What was the root of this issue? Good old vanishing/exploding gradients. As layers increased, gradients either became too tiny to matter (vanishing) or blew up uncontrollably (exploding), making training unstable.

Never heard of vanishing/exploding gradients? No worries! In simple terms, the learning process requires neural networks to update the weights of each neuron. To do this, we take a step in the opposite direction of the gradient (gradient descent) to find the best solution (minimum error). This process is called backpropagation.

If the gradient is too small, the update step is too tiny, meaning the network barely improves.

If the gradient is too large, the update step is huge, meaning the network jumps around chaotically and never settles in a good spot.

Want to hear something even weirder?
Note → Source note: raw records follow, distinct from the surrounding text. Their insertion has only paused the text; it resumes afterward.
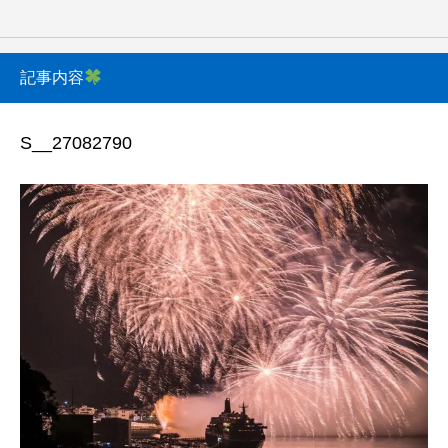
記事内容
S__27082790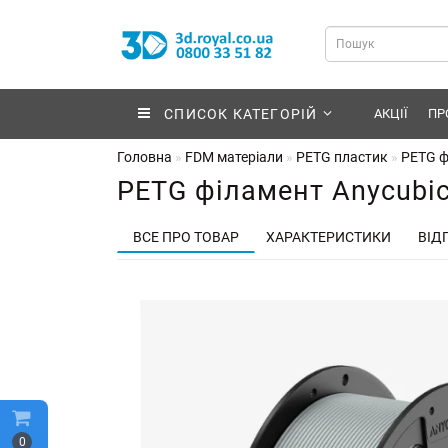
СПИСОК КАТЕГОРІЙ
АКЦІЇ
ПР
Головна
FDM матеріали
PETG пластик
PETG ф
PETG філамент Anycubic
ВСЕ ПРО ТОВАР
ХАРАКТЕРИСТИКИ
ВІДГ
0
Deeper networks were not only performing worse on test data but also on training data! 🤯 (see image below) Networks Underperforming

Thus, ResNet enters the main stage.

This architecture, introduced by He et al. (2015) in “Deep Residual Learning for Image Recognition”, solves these nightmares, allowing us to create deeper networks without sacrificing performance.

How Does ResNet Work?

The Big Idea: Residual Learning

Alright, let’s take a step back. What were we originally trying to learn in a deep neural network?

We wanted to learn a function that maps our input $x$ to a desired output. Simple, right? Every layer in a deep network is supposed to stack transformations to get closer and closer to the final solution.

Let’s call $H(x)$ to the underlying mapping function we want a few stacked layers to learn (not necessarily the entire network).

ResNet proposed that instead of forcing each stack of layers to directly learn $H(x)$ “from scratch”, we make them learn just the difference between the input to the stack $x$ and what the stack of layers should have learned originally $H(x)$ . This results in:

F(x) := H(x) - x

where $F(x)$ is what we call the residual function.

Thus, instead of learning $H(x)$ , ResNet rewrites the problem as:

H(x) = F(x) + x

Why Is All This Hassle Needed?

Let’s assume we have two models, one with 20 layers and one with 50 layers, but somehow, the shallower model performs better. 🤔

If the deeper model is smart enough (as it should be), then in theory, it should learn that every layer after the 20th should simply copy the output forward (i.e., learn the identity mapping $H(x) = x$ . This would ensure the deeper model performs at least as well as the shallower one.

Sounds easy, right? Well… nope.

The problem is that learning an exact identity mapping is extremely difficult!

Just imagine it: we are working with matrices of size $N \times M$ containing floating-point values… and we’re expecting the network to perfectly learn an identity function where the output is exactly equal to the input? Not happening.

Residual Learning to the Rescue!

By reformulating the problem as:

H(x) = F(x) + x

we always keep our previous output (which is just $x$ , the input to the current layer or stack of layers) in the equation.

In this way, even if the deeper layers learn nothing, the model will at least perform as well as the shallower one because it will still be passing $x$ forward.

🤯 Genius, right?

Instead of forcing the network to learn something complex like an identity mapping, we let it learn just the difference (if there is any), This fixes the degradation problem and allows deep networks to keep improving as they grow.

The Residual Block

Now that we know what we actually want a stack of layers to learn, let me introduce you to the Residual Block: the fundamental building block of ResNet.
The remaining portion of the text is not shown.